▶ **What this task involves**
Locate the word "Gestopt" in the entries below, then gather every line that holds it.

▶ **Records from a collection**
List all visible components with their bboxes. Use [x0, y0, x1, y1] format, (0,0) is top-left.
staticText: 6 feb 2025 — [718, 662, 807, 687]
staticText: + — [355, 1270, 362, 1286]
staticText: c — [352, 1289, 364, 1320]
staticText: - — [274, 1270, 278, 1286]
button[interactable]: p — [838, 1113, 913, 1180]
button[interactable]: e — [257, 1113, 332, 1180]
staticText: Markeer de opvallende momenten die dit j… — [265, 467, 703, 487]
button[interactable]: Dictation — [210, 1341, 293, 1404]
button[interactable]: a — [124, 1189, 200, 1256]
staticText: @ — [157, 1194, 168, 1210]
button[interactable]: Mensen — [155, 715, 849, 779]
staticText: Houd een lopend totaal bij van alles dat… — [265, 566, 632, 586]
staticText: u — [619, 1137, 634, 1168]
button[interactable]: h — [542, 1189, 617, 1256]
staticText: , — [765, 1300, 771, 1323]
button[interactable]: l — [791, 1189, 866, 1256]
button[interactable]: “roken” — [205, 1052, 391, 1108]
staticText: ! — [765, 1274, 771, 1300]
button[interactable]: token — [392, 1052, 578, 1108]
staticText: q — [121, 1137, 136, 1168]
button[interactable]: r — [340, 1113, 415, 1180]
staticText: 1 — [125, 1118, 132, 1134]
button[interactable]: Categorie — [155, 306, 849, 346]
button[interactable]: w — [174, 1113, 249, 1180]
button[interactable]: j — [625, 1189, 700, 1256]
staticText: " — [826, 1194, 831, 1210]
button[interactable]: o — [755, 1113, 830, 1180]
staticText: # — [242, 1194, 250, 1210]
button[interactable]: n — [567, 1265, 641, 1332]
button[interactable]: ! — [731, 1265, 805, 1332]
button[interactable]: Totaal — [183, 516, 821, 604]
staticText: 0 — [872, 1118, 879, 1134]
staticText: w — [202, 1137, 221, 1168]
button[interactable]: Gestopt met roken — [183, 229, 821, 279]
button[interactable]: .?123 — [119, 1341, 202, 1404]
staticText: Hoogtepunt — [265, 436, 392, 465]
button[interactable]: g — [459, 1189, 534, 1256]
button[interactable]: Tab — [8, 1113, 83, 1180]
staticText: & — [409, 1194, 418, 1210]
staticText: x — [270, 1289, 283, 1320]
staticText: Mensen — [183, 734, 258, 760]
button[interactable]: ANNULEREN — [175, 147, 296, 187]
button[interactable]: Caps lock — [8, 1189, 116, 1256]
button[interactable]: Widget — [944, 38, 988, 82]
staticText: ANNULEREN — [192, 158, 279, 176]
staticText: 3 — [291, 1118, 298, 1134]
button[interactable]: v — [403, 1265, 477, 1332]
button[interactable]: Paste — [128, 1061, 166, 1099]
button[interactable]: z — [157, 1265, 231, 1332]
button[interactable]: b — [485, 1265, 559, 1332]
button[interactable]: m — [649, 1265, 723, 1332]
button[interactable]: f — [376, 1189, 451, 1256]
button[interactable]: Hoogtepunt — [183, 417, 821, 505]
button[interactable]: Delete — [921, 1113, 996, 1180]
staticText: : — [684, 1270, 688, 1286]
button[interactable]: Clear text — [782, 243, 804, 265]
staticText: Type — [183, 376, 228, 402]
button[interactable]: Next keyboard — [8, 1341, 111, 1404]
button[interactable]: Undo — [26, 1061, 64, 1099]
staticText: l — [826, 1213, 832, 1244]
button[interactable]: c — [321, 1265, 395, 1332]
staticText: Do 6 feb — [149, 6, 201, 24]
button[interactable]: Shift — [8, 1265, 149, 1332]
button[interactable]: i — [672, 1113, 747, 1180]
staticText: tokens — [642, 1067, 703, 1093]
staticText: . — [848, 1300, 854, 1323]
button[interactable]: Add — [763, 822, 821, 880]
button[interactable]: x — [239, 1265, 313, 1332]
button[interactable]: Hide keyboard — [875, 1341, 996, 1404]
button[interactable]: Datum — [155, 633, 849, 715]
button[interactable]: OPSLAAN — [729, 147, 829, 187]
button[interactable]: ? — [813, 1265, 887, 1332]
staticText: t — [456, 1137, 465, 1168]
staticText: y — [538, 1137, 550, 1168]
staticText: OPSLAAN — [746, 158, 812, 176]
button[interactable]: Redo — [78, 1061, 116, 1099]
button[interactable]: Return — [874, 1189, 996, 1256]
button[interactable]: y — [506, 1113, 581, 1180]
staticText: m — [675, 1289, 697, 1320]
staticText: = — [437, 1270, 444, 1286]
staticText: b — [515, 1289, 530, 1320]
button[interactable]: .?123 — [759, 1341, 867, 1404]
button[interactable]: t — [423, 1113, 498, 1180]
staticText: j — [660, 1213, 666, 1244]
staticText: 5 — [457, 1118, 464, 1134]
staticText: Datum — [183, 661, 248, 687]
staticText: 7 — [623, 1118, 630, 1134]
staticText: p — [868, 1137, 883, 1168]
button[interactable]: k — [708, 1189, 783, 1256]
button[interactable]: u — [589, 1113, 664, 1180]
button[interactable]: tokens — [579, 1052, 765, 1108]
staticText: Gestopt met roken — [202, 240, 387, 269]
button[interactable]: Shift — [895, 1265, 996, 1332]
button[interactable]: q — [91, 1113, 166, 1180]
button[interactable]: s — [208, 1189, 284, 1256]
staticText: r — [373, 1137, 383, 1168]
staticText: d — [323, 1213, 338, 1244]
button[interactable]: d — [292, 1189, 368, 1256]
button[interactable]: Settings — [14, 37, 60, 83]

▶ **Output**
button[interactable]: Gestopt met roken — [183, 229, 821, 279]
staticText: Gestopt met roken — [202, 240, 387, 269]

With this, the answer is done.